NASHVILLE, April 24, 2017– As Session continue to wind down, here are a few updates from Capitol Hill in Nashville.
Firearm Carry Legislation Continues Advancing
We passed a great piece of legislation on the House floor last Monday. The legislation allows members of our armed services who have undergone firearm training to be exempt from certain parts of the handgun carry permit process. The permit process consists of classroom instruction, firing range training and instruction, fingerprinting and a background check. Once Governor Haslam signs the bill, those members of our military will have the ability to forgo firing range training as part of their permitting process.
As you may know, I am an unapologetic supporter of our Second Amendment and all our constitutional liberties. I believe our district cares specifically about Second Amendment rights and supporting citizens who have served in our country in the military. House Bill 689 does both of those, and that’s why I was proud to offer my support.
I have also mentioned legislation considered earlier in the session, which grants a temporary handgun carry permit to victims of domestic violence. I joined in support of House Bill 752 by signing on as a cosponsor of the legislation. While the amount of time it takes to go through the permitting process has decreased, it is still too lengthy to protect this group of individuals while they are at their most vulnerable. Next week, we will be reconciling differences between the House and Senate versions of the legislation before sending it on to become law.

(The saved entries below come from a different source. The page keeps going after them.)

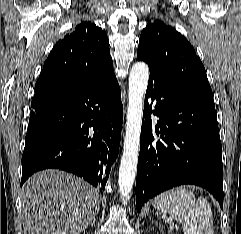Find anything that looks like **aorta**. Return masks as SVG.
<instances>
[{"instance_id": "762f6f07", "label": "aorta", "mask_w": 241, "mask_h": 234, "mask_svg": "<svg viewBox=\"0 0 241 234\" xmlns=\"http://www.w3.org/2000/svg\"><path fill=\"white\" fill-rule=\"evenodd\" d=\"M149 74L148 65L140 61L132 66L129 75L126 131L118 175L119 192L124 204H127L130 199L137 171L143 98L147 89Z\"/></svg>"}]
</instances>
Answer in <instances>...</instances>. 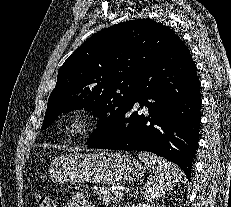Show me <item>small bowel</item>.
I'll return each mask as SVG.
<instances>
[{
    "label": "small bowel",
    "instance_id": "small-bowel-1",
    "mask_svg": "<svg viewBox=\"0 0 231 207\" xmlns=\"http://www.w3.org/2000/svg\"><path fill=\"white\" fill-rule=\"evenodd\" d=\"M64 207H96L86 197L76 194L73 195L65 204Z\"/></svg>",
    "mask_w": 231,
    "mask_h": 207
}]
</instances>
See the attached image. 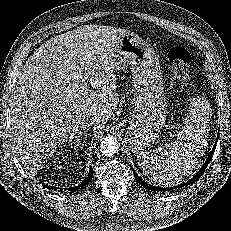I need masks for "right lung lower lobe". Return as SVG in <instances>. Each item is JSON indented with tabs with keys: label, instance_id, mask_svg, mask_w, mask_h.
I'll list each match as a JSON object with an SVG mask.
<instances>
[{
	"label": "right lung lower lobe",
	"instance_id": "98d812e1",
	"mask_svg": "<svg viewBox=\"0 0 231 231\" xmlns=\"http://www.w3.org/2000/svg\"><path fill=\"white\" fill-rule=\"evenodd\" d=\"M92 177H93V171H92V167H90L89 175H88V177L86 178V180L81 185H78L76 187L66 188V189L69 190V191H76L79 188H82V187L86 186L90 182V180L92 179ZM44 187H46L48 189H56V187L48 186V185H45Z\"/></svg>",
	"mask_w": 231,
	"mask_h": 231
}]
</instances>
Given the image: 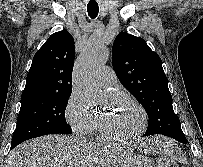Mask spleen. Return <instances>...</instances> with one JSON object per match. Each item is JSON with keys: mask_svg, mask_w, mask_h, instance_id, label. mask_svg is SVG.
I'll list each match as a JSON object with an SVG mask.
<instances>
[{"mask_svg": "<svg viewBox=\"0 0 203 167\" xmlns=\"http://www.w3.org/2000/svg\"><path fill=\"white\" fill-rule=\"evenodd\" d=\"M150 151L174 157L180 163L187 164V159L183 156L181 150L174 146L172 140H168L166 138H157L156 140L152 141Z\"/></svg>", "mask_w": 203, "mask_h": 167, "instance_id": "obj_1", "label": "spleen"}]
</instances>
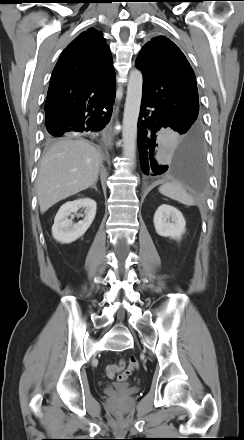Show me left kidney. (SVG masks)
<instances>
[{
  "mask_svg": "<svg viewBox=\"0 0 244 440\" xmlns=\"http://www.w3.org/2000/svg\"><path fill=\"white\" fill-rule=\"evenodd\" d=\"M156 233L163 237L180 239L186 231L182 213L173 206L162 204L154 214Z\"/></svg>",
  "mask_w": 244,
  "mask_h": 440,
  "instance_id": "5707ae66",
  "label": "left kidney"
}]
</instances>
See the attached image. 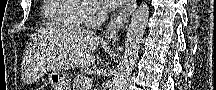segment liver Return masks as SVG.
I'll use <instances>...</instances> for the list:
<instances>
[{
  "label": "liver",
  "mask_w": 216,
  "mask_h": 90,
  "mask_svg": "<svg viewBox=\"0 0 216 90\" xmlns=\"http://www.w3.org/2000/svg\"><path fill=\"white\" fill-rule=\"evenodd\" d=\"M101 38L96 36L95 32L82 30V28H74L68 26L66 34H64V54L63 66L66 70L73 68H88L94 64L96 56H92L93 50L99 46Z\"/></svg>",
  "instance_id": "obj_1"
}]
</instances>
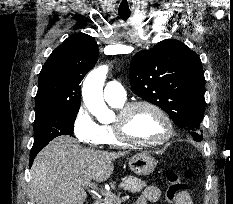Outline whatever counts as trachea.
Wrapping results in <instances>:
<instances>
[{
    "instance_id": "1",
    "label": "trachea",
    "mask_w": 233,
    "mask_h": 204,
    "mask_svg": "<svg viewBox=\"0 0 233 204\" xmlns=\"http://www.w3.org/2000/svg\"><path fill=\"white\" fill-rule=\"evenodd\" d=\"M119 16L123 19V20H127L130 17V13H119Z\"/></svg>"
}]
</instances>
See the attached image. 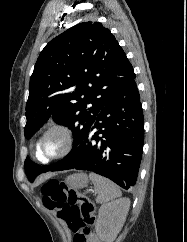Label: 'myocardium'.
Here are the masks:
<instances>
[{
  "label": "myocardium",
  "instance_id": "f54148a6",
  "mask_svg": "<svg viewBox=\"0 0 187 242\" xmlns=\"http://www.w3.org/2000/svg\"><path fill=\"white\" fill-rule=\"evenodd\" d=\"M51 133H58L62 136L64 144L62 150L52 156H47L42 151V143L44 139ZM74 145V136L72 130L64 124H53L48 127L37 141L36 150L43 161L48 162L65 157L70 153Z\"/></svg>",
  "mask_w": 187,
  "mask_h": 242
}]
</instances>
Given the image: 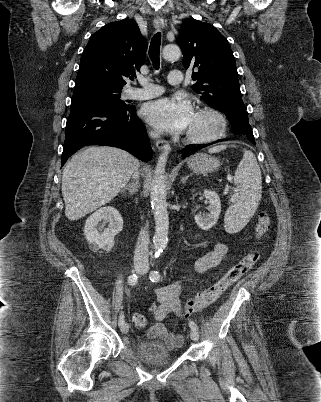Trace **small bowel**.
Returning <instances> with one entry per match:
<instances>
[{"label":"small bowel","instance_id":"obj_1","mask_svg":"<svg viewBox=\"0 0 321 402\" xmlns=\"http://www.w3.org/2000/svg\"><path fill=\"white\" fill-rule=\"evenodd\" d=\"M228 253L227 245L216 243L212 250L198 257L194 263V272L202 274L217 268L225 260ZM183 289V281H177L155 290L156 303L152 304L150 311L157 321L148 332L150 338H159L170 347H176L182 343L179 333L168 330L163 321L171 314L183 315L180 293Z\"/></svg>","mask_w":321,"mask_h":402}]
</instances>
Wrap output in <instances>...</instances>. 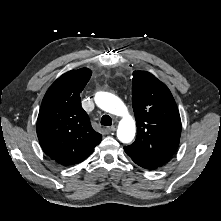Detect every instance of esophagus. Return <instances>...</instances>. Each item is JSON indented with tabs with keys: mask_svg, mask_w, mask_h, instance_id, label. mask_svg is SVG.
<instances>
[{
	"mask_svg": "<svg viewBox=\"0 0 221 221\" xmlns=\"http://www.w3.org/2000/svg\"><path fill=\"white\" fill-rule=\"evenodd\" d=\"M109 131H115L117 129L116 125H112L110 127L107 128Z\"/></svg>",
	"mask_w": 221,
	"mask_h": 221,
	"instance_id": "obj_1",
	"label": "esophagus"
}]
</instances>
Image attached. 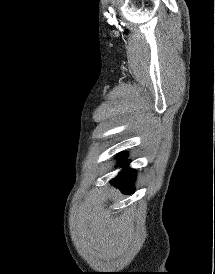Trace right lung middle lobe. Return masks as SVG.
<instances>
[{"label": "right lung middle lobe", "mask_w": 215, "mask_h": 274, "mask_svg": "<svg viewBox=\"0 0 215 274\" xmlns=\"http://www.w3.org/2000/svg\"><path fill=\"white\" fill-rule=\"evenodd\" d=\"M119 157H120L121 160H124L125 159V154H121Z\"/></svg>", "instance_id": "right-lung-middle-lobe-1"}]
</instances>
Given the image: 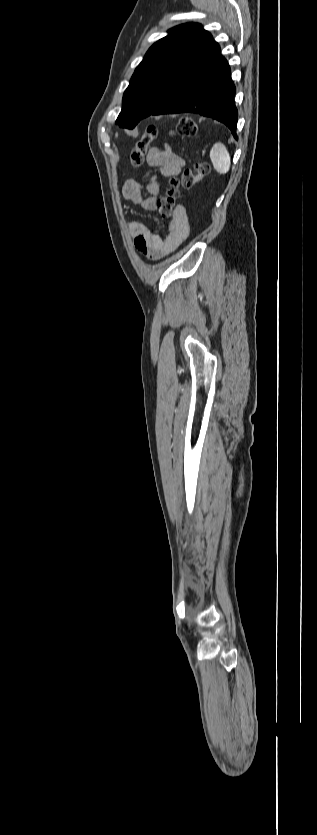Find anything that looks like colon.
Segmentation results:
<instances>
[{
  "label": "colon",
  "mask_w": 317,
  "mask_h": 835,
  "mask_svg": "<svg viewBox=\"0 0 317 835\" xmlns=\"http://www.w3.org/2000/svg\"><path fill=\"white\" fill-rule=\"evenodd\" d=\"M198 128L195 121L191 117L182 118L176 128V134L181 137H195ZM158 132L155 126L146 128L144 134L136 142L132 152L131 161L135 166H139L144 162L145 155L149 144L157 137ZM210 167L205 162H196L192 169H186L179 178H171L164 195L157 203L158 213L162 220H169L175 210L176 202L180 194V189H189L200 179L208 175Z\"/></svg>",
  "instance_id": "obj_1"
}]
</instances>
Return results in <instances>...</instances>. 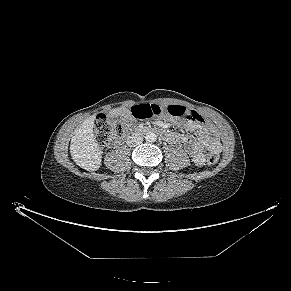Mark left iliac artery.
Masks as SVG:
<instances>
[{"label": "left iliac artery", "instance_id": "left-iliac-artery-1", "mask_svg": "<svg viewBox=\"0 0 291 291\" xmlns=\"http://www.w3.org/2000/svg\"><path fill=\"white\" fill-rule=\"evenodd\" d=\"M149 138L152 140V142H157L158 141V139H157V137L155 135H151V137H149Z\"/></svg>", "mask_w": 291, "mask_h": 291}]
</instances>
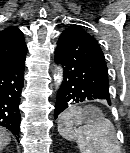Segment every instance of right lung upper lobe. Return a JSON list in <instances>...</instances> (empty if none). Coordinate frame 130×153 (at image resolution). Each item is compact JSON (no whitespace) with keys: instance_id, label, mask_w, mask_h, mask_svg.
I'll return each instance as SVG.
<instances>
[{"instance_id":"obj_1","label":"right lung upper lobe","mask_w":130,"mask_h":153,"mask_svg":"<svg viewBox=\"0 0 130 153\" xmlns=\"http://www.w3.org/2000/svg\"><path fill=\"white\" fill-rule=\"evenodd\" d=\"M26 51L23 33L17 27L11 26L0 31V66L21 61Z\"/></svg>"}]
</instances>
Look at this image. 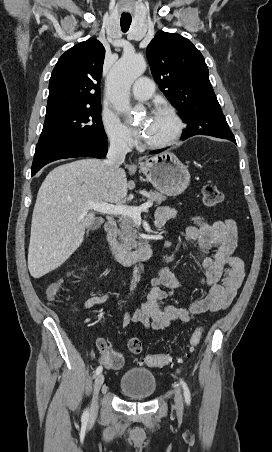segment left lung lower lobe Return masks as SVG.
Returning <instances> with one entry per match:
<instances>
[{"instance_id":"left-lung-lower-lobe-1","label":"left lung lower lobe","mask_w":272,"mask_h":452,"mask_svg":"<svg viewBox=\"0 0 272 452\" xmlns=\"http://www.w3.org/2000/svg\"><path fill=\"white\" fill-rule=\"evenodd\" d=\"M194 135H205V134H202V133H200L199 131H191V130H187V131L184 132V134L182 135L181 139H186V138L191 137V136H194ZM209 136H210V135H209ZM214 137L226 138V139H229V140H231L232 142L236 143L233 134L226 135V136H214ZM163 150H165V149H162V150H155V151L150 152V154L160 153V152L163 151Z\"/></svg>"}]
</instances>
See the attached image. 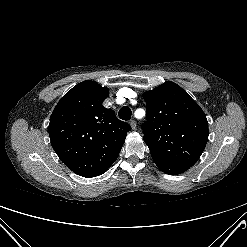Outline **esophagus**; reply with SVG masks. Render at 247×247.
Returning <instances> with one entry per match:
<instances>
[{
	"mask_svg": "<svg viewBox=\"0 0 247 247\" xmlns=\"http://www.w3.org/2000/svg\"><path fill=\"white\" fill-rule=\"evenodd\" d=\"M130 126H131V128H132L133 130L136 129V127H137L136 121H135V120H131V121H130Z\"/></svg>",
	"mask_w": 247,
	"mask_h": 247,
	"instance_id": "34e87169",
	"label": "esophagus"
}]
</instances>
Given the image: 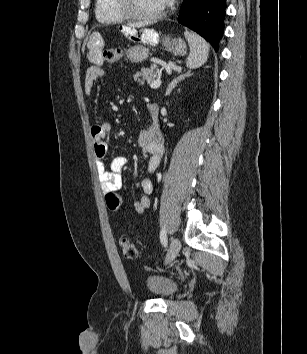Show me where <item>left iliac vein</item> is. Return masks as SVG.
<instances>
[{
  "instance_id": "left-iliac-vein-1",
  "label": "left iliac vein",
  "mask_w": 307,
  "mask_h": 354,
  "mask_svg": "<svg viewBox=\"0 0 307 354\" xmlns=\"http://www.w3.org/2000/svg\"><path fill=\"white\" fill-rule=\"evenodd\" d=\"M181 249V243L177 238H173L170 244V248L167 254L166 263L172 262L178 255Z\"/></svg>"
}]
</instances>
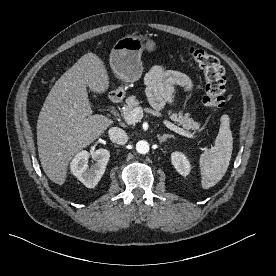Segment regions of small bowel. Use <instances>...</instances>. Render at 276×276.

Rescue Squad and Volunteer Firefighter Relief
Our volunteer firefighters and rescue squad members go through a significant amount of training and volunteer so much time in order to serve all of us. One bill I am cosponsoring is expected to be considered in the House Finance Ways and Means Subcommittee next week and was advanced to the Senate Finance Committee last week. The legislation exempts these individuals from paying vehicle registration fees.
In order to receive the exemption, individuals must present a sworn affidavit from a station captain or chief. This will also ensure they are still actively serving.
Cell Phones at Polling Places Advances
Legislation allowing voters to use mobile devices while in polling places advanced this week. The bipartisan bill comes as an effort to revise state law and implement common sense protocols for individuals preparing to vote.
Advocates for the legislation use the example of a person standing in a lengthy line while waiting to vote. Under most circumstances, that individual will not have the legal ability to use a mobile electronic device, no matter the actual distance from a voting booth. Included in the legislation are clear stipulations that individuals may not communicate while in the actual voting booth, or even within 10 feet. It also spells out that devices may not be used while registering with polling place personnel.
The bill also makes it legal to capture a photograph while within a voting booth. It stipulates that if a photograph is captured, it may not be used for voter intimidation or other forms of voter fraud.
Next week the House will see the Budget for the coming year and do what the TN Constitution requires of us . . . balance it! Every time we get to this point in Session, I am reminded that our federal government should be required to do the same thing.
It is an honor serving the people of Maury County. It really is the best place to live, work and raise our families in Tennessee!